POLAR EXPLORATION: The Heroic Exploits
BEAU RIFFENBURGH Book Number: 71504 Product format: Hardback
Published in conjunction with the Royal Geographical Society, this superbly produced book gets the reader so close to the excitement and terror of early polar exploration that you can almost feel the icy blast as you open each page. What is remarkable about men like Scott, Amundsen and Shackleton, other than their outstanding individual accomplishments, is that they are but a handful of a much larger group of men who, in that brief, intense period in the late 19th and early 20th centuries, set out to explore and conquer our planet's poles, so that they would no longer be marked "terra incognita" on the globe. The book takes us chronologically through man's attempts on each pole, beginning with the first sightings of Antarctica and attempts to find the Northwest Passage to Asia over the uncharted wastes of the high Canadian Arctic, to Shackleton's Endurance expedition with its astounding rescue of the crew and the age of powered flight in the polar regions.
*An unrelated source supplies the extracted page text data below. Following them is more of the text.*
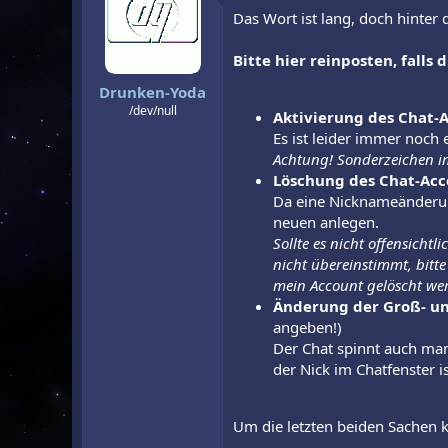
r
a
Das Wort ist lang, doch hinter
m
Bitte hier reinposten, falls 
Drunken-Yoda
/dev/null
Aktivierung des Chat-
Es ist leider immer noch 
Achtung! Sonderzeichen im
Löschung des Chat-Acc
Da eine Nicknameänderun
neuen anlegen.
Sollte es nicht offensicht
nicht übereinstimmt, bitt
mein Account gelöscht wer
Änderung der Groß- un
angeben!)
Der Chat spinnt auch man
der Nick im Chatfenster 
Um die letzten beiden Sachen 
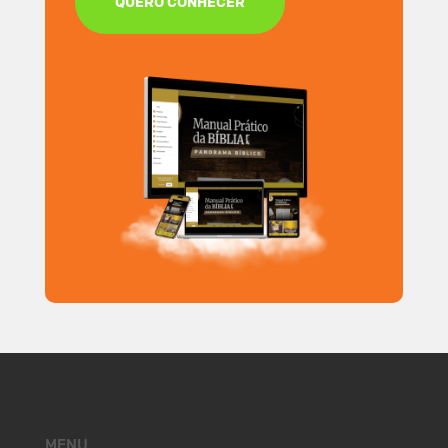
QUERO CONHECER
MENU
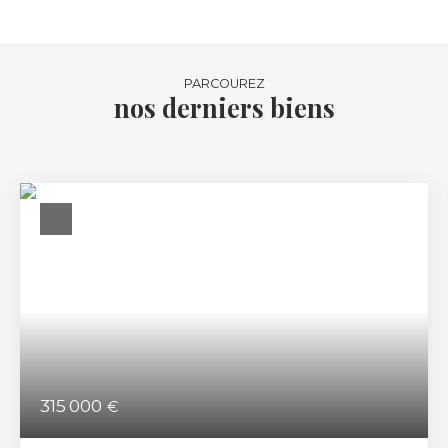
PARCOUREZ
nos derniers biens
315 000
€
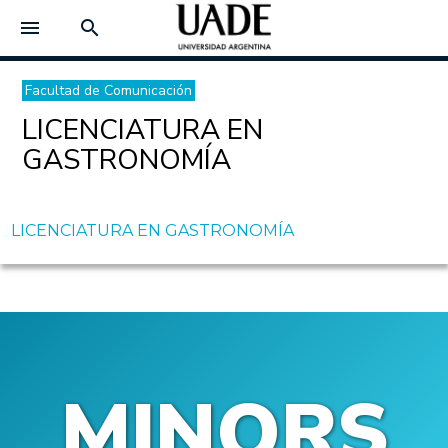
menu
search
Facultad de Comunicación
LICENCIATURA EN
GASTRONOMÍA
LICENCIATURA EN GASTRONOMÍA
MINORS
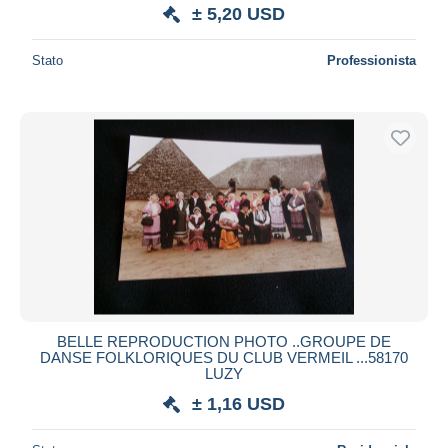
± 5,20 USD
Stato
Professionista
BELLE REPRODUCTION PHOTO ..GROUPE DE
DANSE FOLKLORIQUES DU CLUB VERMEIL ...58170
LUZY
± 1,16 USD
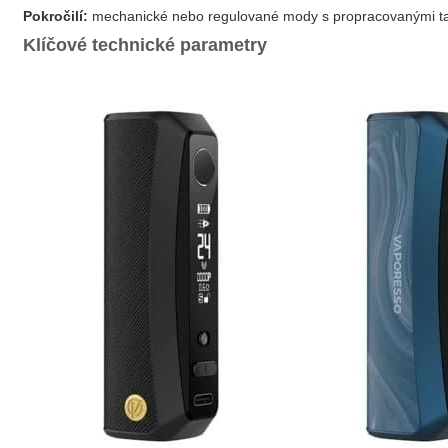
Pokročilí:
mechanické nebo regulované mody s propracovanými tank
Klíčové technické parametry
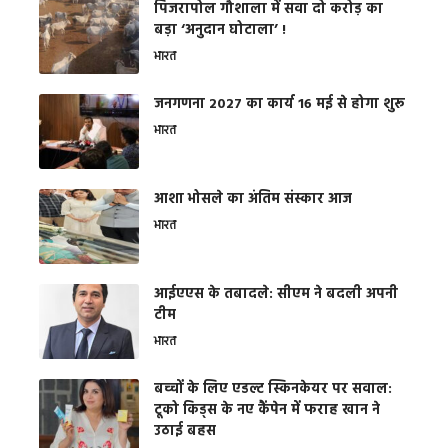
​पिंजरापोल गौशाला में सवा दो करोड़ का
बड़ा ‘अनुदान घोटाला’ !
भारत
जनगणना 2027 का कार्य 16 मई से होगा शुरू
भारत
आशा भोसले का अंतिम संस्कार आज
भारत
आईएएस के तबादले: सीएम ने बदली अपनी
टीम
भारत
बच्चों के लिए एडल्ट स्किनकेयर पर सवाल:
टूको किड्स के नए कैंपेन में फराह खान ने
उठाई बहस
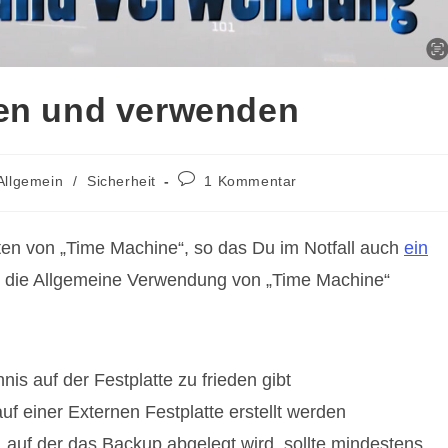
ten und verwenden
rags-
Beitrags-
Allgemein
/
Sicherheit
1 Kommentar
gorie:
Kommentare:
ten von „Time Machine“, so das Du im Notfall auch
ein
 die Allgemeine Verwendung von „Time Machine“
is auf der Festplatte zu frieden gibt
f einer Externen Festplatte erstellt werden
 auf der das Backup abgelegt wird, sollte mindestens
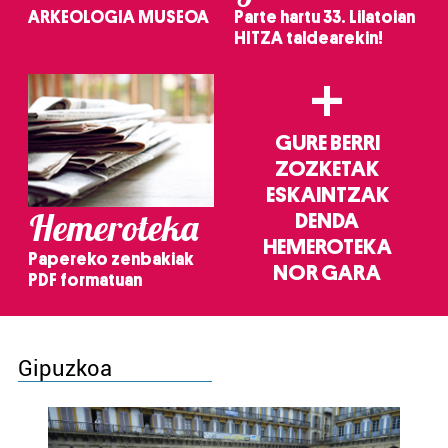
ARKEOLOGIA MUSEOA
Parte hartu 33. Lilatoian
HITZA taldearekin!
+
GURE BERRI
ZOZKETAK
ESKAINTZAK
Hemeroteka
DENDA
HEMEROTEKA
Papereko zenbakiak
NOR GARA
PDF formatuan
Gipuzkoa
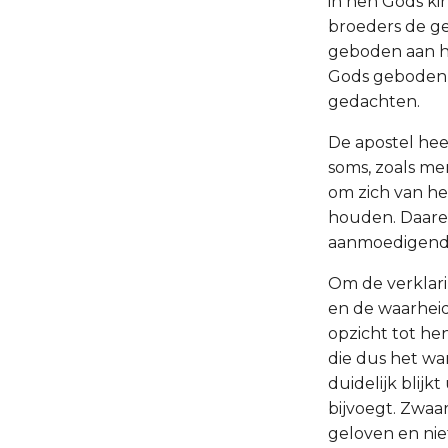
in hen Gods kin
broeders de ge
geboden aan he
Gods geboden l
gedachten.
De apostel hee
soms, zoals me
om zich van h
houden. Daaren
aanmoedigende,
Om de verklari
en de waarheid 
opzicht tot hen
die dus het war
duidelijk blijk
bijvoegt. Zwaa
geloven en nie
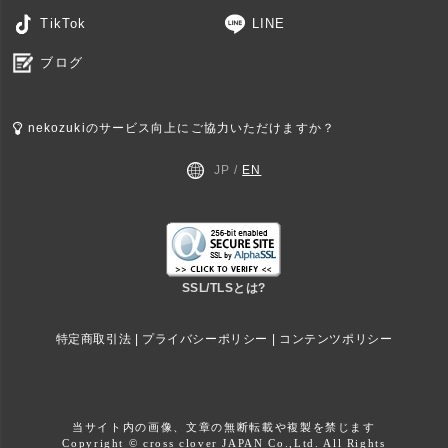
TikTok
LINE
ブログ
nekozukiのサービス向上にご協力いただけますか？
JP /
EN
SSL/TLSとは?
特定商取引法
|
プライバシーポリシー
|
コンテンツポリシー
当サイト内の画像、文章の無断転載や複製を禁じます
Copyright © cross clover JAPAN Co.,Ltd. All Rights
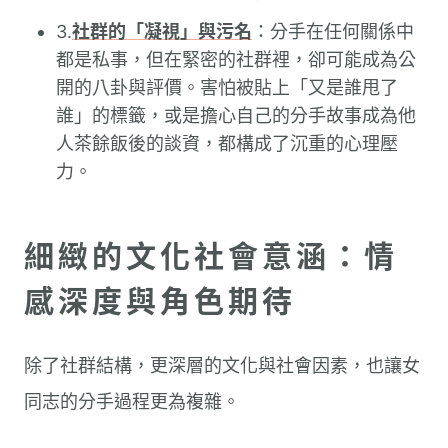
3.
社群的「凝視」與污名
：分手在任何關係中
都是私事，但在緊密的社群裡，卻可能成為公
開的八卦與評價。害怕被貼上「又是誰甩了
誰」的標籤，或是擔心自己的分手故事成為他
人茶餘飯後的談資，都構成了沉重的心理壓
力。
細緻的文化社會意涵：情
感深度與角色期待
除了社群結構，更深層的文化與社會因素，也讓女
同志的分手過程更為複雜。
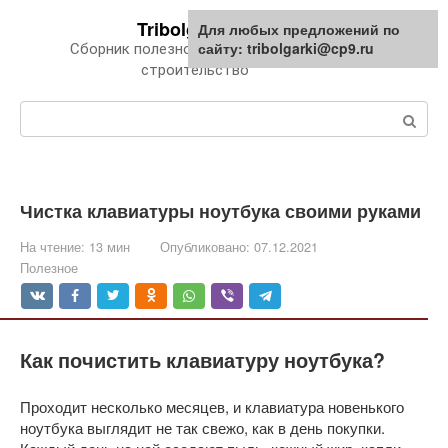
Перейти
Tribolgarki.ru
Для любых предложений по
к
сайту: tribolgarki@cp9.ru
Сборник полезной информации про
контенту
строительство
Поиск:
Чистка клавиатуры ноутбука своими руками
На чтение:
13 мин
Опубликовано:
07.12.2021
Полезное
Как почистить клавиатуру ноутбука?
Проходит несколько месяцев, и клавиатура новенького
ноутбука выглядит не так свежо, как в день покупки.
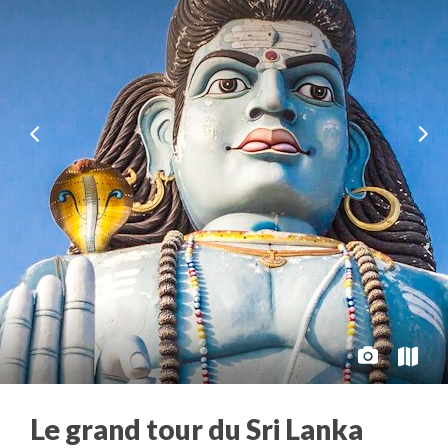
Le grand tour du Sri Lanka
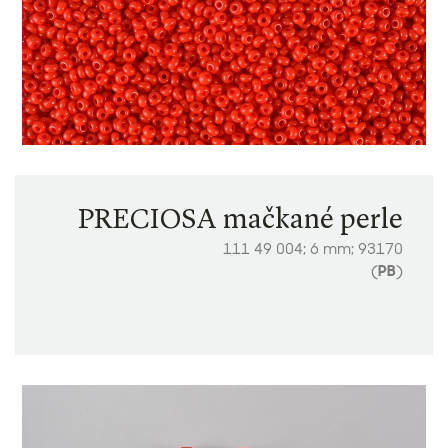
PRECIOSA mačkané perle
111 49 004; 6 mm; 93170
(
PB
)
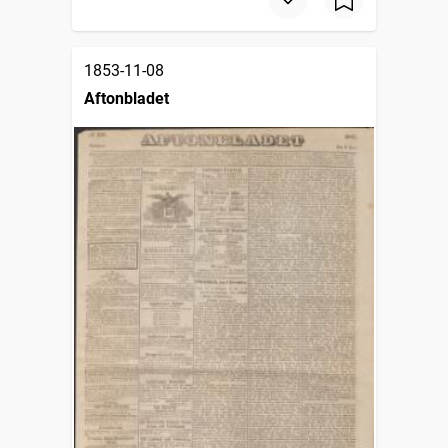
1853-11-08
Aftonbladet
As well as being absolutely jam-packed with photos and maps, the book offers much more in the form of 14 removable facsimile documents of immense historical importance. These include journals kept and sketches made by explorers, ship's logs, letters, ship's plans, Amundsen's diary (with translation at the back) and Scott's diary, found by a search party a year after his death. It tells in Scott's own hand the self-sacrifice of Capt. Oates, and the last entry made in a faltering hand on 29 March 1912 "For God's sake look after our people" truly brings tears to the eyes. Colour, sepia and b/w throughout, a magnificent work to treasure. 64pp, 11½"×10".